Marching for justice, again

Local residents take to the streets one year after inauguration protests

As hundreds of thousands of people in cities around the world rallied this weekend on the anniversary of the 2017 presidential inauguration, local residents turned out for their own march through the streets of Soldotna.


“We all are trying to get our voices heard, and bring attention to the public that just because we’re in Soldotna doesn’t mean we’re going to be quiet, and stand back, and not fight for rights for all sorts of things,” event organizer Naomi Barker said.

One year ago, women around the world came out in force to voice support for women’s rights and oppose the election of Donald Trump — whose derogatory comments about women, immigrants and racial minorities on the campaign trail caused outrage among many. If Saturday’s protest is any indication, a year later those voices are still determined to be heard.

“I think I was outraged when Trump became president,” University of Alaska student Kiana Harding said.

Harding, who attended Saturday’s protest, voted for president for the first time in 2016. She said the outcome of that election, in which the winner of the popular vote and first female candidate lost, was a catalyst for her political action.

“I thought I need to speak out and I need to support women globally,” she said.

Saturday’s Unity and Justice Walk was not explicitly a women’s march, but was meant to celebrate the one-year anniversary of the Many Voices project, a local political movement sparked by last year’s women’s march, Barker said. Following on the heels of Martin Luther King Jr.
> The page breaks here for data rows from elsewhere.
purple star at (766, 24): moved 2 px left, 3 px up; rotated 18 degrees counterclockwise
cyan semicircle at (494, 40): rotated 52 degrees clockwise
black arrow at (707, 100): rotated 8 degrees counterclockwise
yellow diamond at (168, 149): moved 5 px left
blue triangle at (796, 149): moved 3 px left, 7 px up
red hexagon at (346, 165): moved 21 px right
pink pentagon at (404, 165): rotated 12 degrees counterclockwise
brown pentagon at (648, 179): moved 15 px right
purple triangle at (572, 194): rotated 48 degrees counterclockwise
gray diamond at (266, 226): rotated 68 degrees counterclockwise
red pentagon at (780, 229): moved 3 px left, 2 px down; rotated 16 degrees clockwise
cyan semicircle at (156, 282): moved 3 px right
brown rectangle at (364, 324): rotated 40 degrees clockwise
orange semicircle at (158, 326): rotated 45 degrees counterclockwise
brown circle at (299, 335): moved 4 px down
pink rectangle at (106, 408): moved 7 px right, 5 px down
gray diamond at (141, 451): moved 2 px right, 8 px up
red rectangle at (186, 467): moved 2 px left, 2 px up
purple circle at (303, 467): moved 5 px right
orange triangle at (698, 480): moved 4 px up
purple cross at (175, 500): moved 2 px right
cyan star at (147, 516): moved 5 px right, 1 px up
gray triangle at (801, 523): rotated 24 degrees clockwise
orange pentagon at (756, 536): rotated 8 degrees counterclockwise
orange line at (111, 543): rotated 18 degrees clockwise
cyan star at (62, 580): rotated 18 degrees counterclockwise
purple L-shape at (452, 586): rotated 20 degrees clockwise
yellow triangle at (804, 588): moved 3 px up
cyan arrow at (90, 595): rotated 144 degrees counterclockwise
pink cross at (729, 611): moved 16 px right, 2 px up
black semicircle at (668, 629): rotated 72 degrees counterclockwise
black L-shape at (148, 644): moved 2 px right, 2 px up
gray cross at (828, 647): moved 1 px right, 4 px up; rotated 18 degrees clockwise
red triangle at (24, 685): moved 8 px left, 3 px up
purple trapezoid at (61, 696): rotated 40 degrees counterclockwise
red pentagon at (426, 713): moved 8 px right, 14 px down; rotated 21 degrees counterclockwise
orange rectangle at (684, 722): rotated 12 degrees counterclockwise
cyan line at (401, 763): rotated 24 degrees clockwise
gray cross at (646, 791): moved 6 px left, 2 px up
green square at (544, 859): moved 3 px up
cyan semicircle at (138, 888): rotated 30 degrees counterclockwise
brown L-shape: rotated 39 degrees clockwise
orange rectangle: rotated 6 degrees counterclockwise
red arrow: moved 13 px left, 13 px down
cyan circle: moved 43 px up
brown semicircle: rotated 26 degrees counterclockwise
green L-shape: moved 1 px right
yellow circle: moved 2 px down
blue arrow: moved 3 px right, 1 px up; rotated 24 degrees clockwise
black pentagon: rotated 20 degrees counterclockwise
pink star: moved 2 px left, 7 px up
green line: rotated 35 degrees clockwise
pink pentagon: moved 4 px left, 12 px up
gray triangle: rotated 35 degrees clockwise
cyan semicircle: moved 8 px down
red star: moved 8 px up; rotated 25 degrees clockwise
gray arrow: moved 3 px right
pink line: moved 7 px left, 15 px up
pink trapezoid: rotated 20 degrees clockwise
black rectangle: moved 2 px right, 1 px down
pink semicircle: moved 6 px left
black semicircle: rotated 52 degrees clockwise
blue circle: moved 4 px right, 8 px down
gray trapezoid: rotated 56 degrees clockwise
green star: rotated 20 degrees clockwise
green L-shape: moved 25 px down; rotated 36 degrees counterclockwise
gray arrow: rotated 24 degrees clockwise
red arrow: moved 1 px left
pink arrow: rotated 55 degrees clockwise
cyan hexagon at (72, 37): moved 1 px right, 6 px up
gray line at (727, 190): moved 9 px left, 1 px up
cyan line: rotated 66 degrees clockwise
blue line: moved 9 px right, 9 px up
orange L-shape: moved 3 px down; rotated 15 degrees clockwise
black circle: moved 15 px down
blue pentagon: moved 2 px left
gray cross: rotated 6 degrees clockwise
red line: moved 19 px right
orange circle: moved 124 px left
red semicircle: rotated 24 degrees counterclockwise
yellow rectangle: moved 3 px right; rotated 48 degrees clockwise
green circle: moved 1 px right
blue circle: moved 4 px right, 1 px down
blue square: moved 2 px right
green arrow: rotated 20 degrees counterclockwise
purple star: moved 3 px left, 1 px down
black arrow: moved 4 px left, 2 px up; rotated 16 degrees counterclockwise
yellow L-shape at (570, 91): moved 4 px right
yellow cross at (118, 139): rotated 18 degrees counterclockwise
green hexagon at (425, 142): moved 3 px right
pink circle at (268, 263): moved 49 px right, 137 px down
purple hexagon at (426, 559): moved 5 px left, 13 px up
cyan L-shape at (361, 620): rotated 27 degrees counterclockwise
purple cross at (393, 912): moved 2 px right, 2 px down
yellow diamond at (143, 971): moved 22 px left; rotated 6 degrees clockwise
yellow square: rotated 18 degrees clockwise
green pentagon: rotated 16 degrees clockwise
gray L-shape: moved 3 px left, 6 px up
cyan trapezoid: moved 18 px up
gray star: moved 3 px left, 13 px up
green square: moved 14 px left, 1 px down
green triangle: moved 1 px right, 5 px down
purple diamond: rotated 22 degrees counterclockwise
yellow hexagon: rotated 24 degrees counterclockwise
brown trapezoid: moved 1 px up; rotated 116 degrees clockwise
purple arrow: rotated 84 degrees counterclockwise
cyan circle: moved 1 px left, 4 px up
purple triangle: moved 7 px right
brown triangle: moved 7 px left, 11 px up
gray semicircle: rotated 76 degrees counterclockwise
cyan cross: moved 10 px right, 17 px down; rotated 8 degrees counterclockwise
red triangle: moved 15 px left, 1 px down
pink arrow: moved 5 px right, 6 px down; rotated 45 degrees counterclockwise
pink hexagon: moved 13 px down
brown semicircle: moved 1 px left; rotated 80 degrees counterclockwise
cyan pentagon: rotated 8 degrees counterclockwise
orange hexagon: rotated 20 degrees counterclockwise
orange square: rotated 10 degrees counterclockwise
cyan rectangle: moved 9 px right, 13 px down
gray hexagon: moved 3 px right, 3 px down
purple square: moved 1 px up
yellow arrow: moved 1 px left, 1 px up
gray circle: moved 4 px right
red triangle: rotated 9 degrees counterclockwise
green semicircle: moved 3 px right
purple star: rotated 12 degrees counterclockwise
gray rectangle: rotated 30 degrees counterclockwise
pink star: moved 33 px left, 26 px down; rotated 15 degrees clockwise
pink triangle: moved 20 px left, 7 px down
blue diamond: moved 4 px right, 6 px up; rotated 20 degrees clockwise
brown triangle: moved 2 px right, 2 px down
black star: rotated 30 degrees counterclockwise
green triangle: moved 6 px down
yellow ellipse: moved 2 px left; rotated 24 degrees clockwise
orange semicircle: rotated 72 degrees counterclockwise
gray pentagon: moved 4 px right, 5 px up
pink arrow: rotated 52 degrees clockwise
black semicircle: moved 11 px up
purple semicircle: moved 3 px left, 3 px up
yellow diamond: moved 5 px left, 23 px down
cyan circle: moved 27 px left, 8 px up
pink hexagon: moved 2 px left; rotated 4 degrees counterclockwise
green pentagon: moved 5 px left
Day, Saturday’s march also celebrated the civil rights leader’s legacy.

Since its inception one year ago, Many Voices has organized around some of the country’s most divisive issues, from immigration to the recent #MeToo movement.

“Unity and justice have a different meaning for everybody,” Michele Vasquez, a member of the Many Voices steering committee, said.

Indeed, demonstrators at Saturday’s event rallied around everything from gender equality, reproductive rights and environmental justice to access to health care, civil rights and support for immigrants.

“There’s a moment going on right now where a lot of people standing up for equality, and I wanted to be a part of that,” Kenai resident David Brighton said.

Brighton joined Saturday’s demonstration to show support for women’s rights, particularly the right for equality in health care.

“I think that women’s health care is a big issue. It’s not okay when contraception isn’t covered by insurance when we have things like Viagra covered by insurance.”

Kenai resident Kristine Schmidt attended the local 2017 women’s march, and said she came out again this year to speak against the dramatic policy shifts that have happened under the new administration.

She said she opposed many of the executive orders signed in the last year, and didn’t agree with the recent tax reform legislation passed by Congress.

“I wanted to show support for all the resistance to what I consider to be the rollback of civil rights — and other rights that people have had in this country before the current administration,” Schmidt said.

The gaggle of about 75 demonstrators set out just after noon from the Soldotna Public Library and snaked their way along Kenai Spur Highway with handmade signs bearing slogans like “united we stand”, “refugees welcome”, “save the ACA”, “I’m with her”, “dissent is patriotic”, “love is love” or simply “equality.”

Marchers solicited both friendly honks and the occasional disapproving engine roar as they made a loop back to the library for some hot food and folk music.

Soldotna resident Charlissa Magen, who also attended last year’s women’s march, said she wanted to spark a dialogue among all the members of the community, especially those with divergent political views.

“I encourage people who didn’t do the walk, and who aren’t doing walks, to still educate themselves,” she said. “Knowledge is power.”

She said she hopes that members of the community will reach out and listen to one another to tackle issues that affect everyone.

“We have a wonderful community,” Magen said. “And there are so many people who just want us to do the right thing, and I don’t think that’s too much to ask.”